Firearms and Toolmarks Examiner, Mark Simonson, performed a forensic ballistics analysis on both firearms. The .45 caliber shell casings that were at the Powe homicide came from the Smith and Wesson, and the 9mm shell casings came from the Taurus.
Inside the same pod, Smith was conspiring with an fellow inmate, Lorenzo Beaton. Finding out that Beaton was being release in a week, Smith told him he had “some work to do” – Smith would provide money to Beaton in order for him to post the bail of John Spivey. Beaton ultimately took on the task.
With the money in hand, on November 2, 2015, Beaton arrived at the Criminal Justice Facility and paid $7,500 in cash to post Spivey’s bail.
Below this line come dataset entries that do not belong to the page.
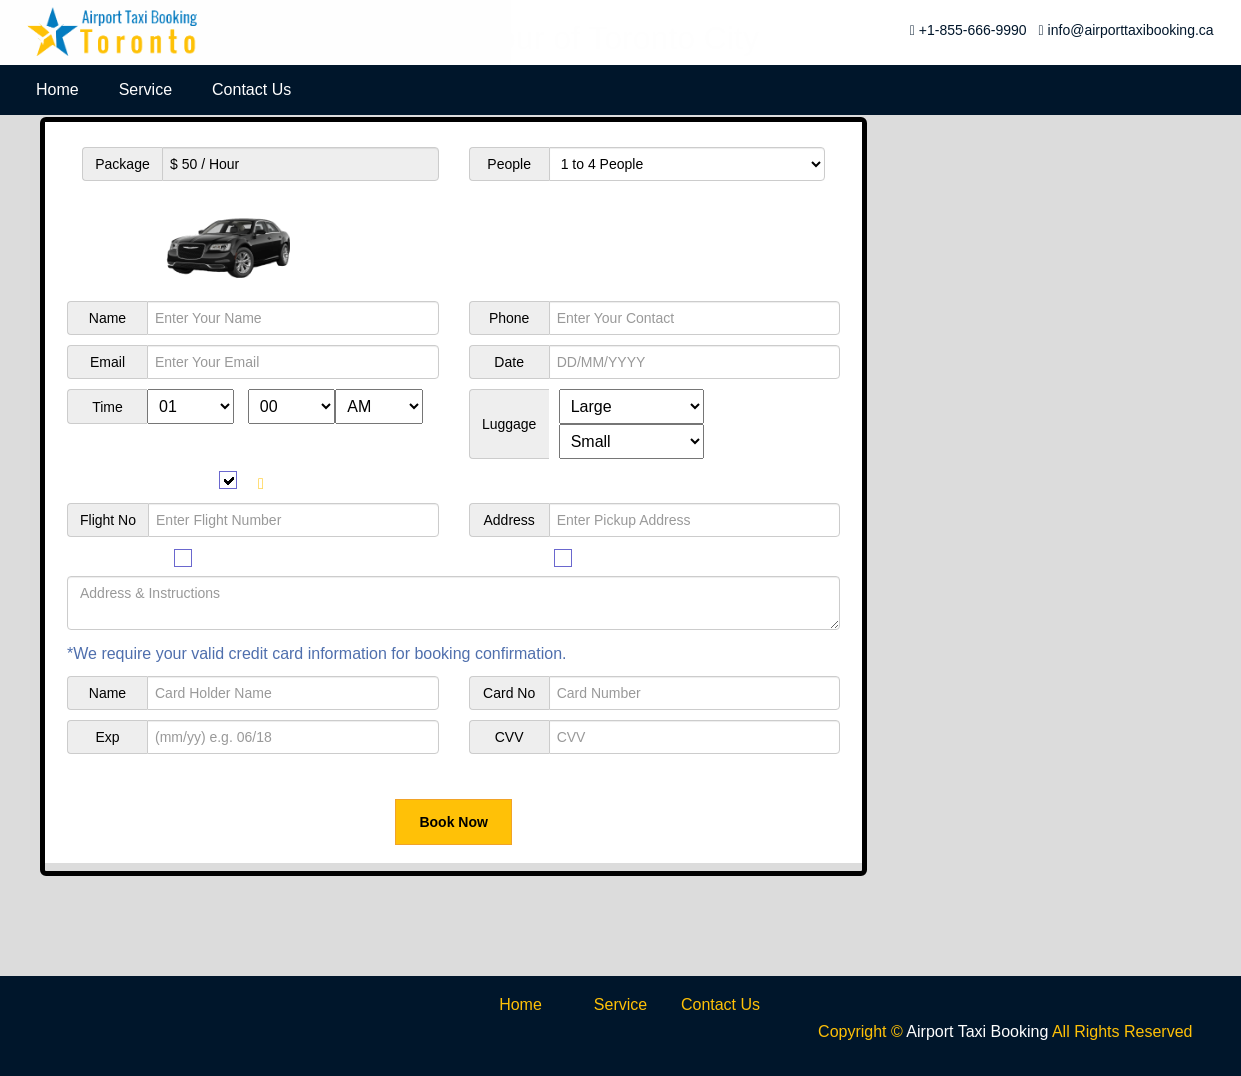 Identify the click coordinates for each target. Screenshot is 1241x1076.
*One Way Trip (788, 853)
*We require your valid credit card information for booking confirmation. (317, 653)
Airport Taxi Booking (977, 1031)
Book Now (453, 822)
On a recorded video between Smith and Lyons, Smith says, “If he duck or dodge for whatever reason, you got to tell dude [that] he got to go. You tell the crazy dude that’s the only way a motherf****r [is] for sure gone.”
On November 4, 2015, Spivey was scheduled to be released on bond. Investigating officers observed Lyons arrive at the Criminal Justice Facility in a white Mercedes-Benz, with Beaton in the front passenger seat and a second male in the back, Shaheem Smith, Antonio’s nephew. They were parked in a way that they could view both the front entrance of the Safety building and the Criminal Justice Facility.
However, before Spivey could be released, he was intercepted by investigators and discretely moved to a secure location.
On November 5, 2015, both Lyons, Shaheem and Beaton were arrested. Soon after, Beaton and Shaheem confessed to everything they had to do with the conspiracy to murder Spivey.
A scheduling conference to discuss Smith’s motion to dismiss his guilty plea was set up for May 12, but per the permission of the judge, on the day of the hearing, the clerk decided to adjourn the case until June.
The journey to justice has been a long one for the friends and family of victims Eddie Powe and Breanna Eskridge.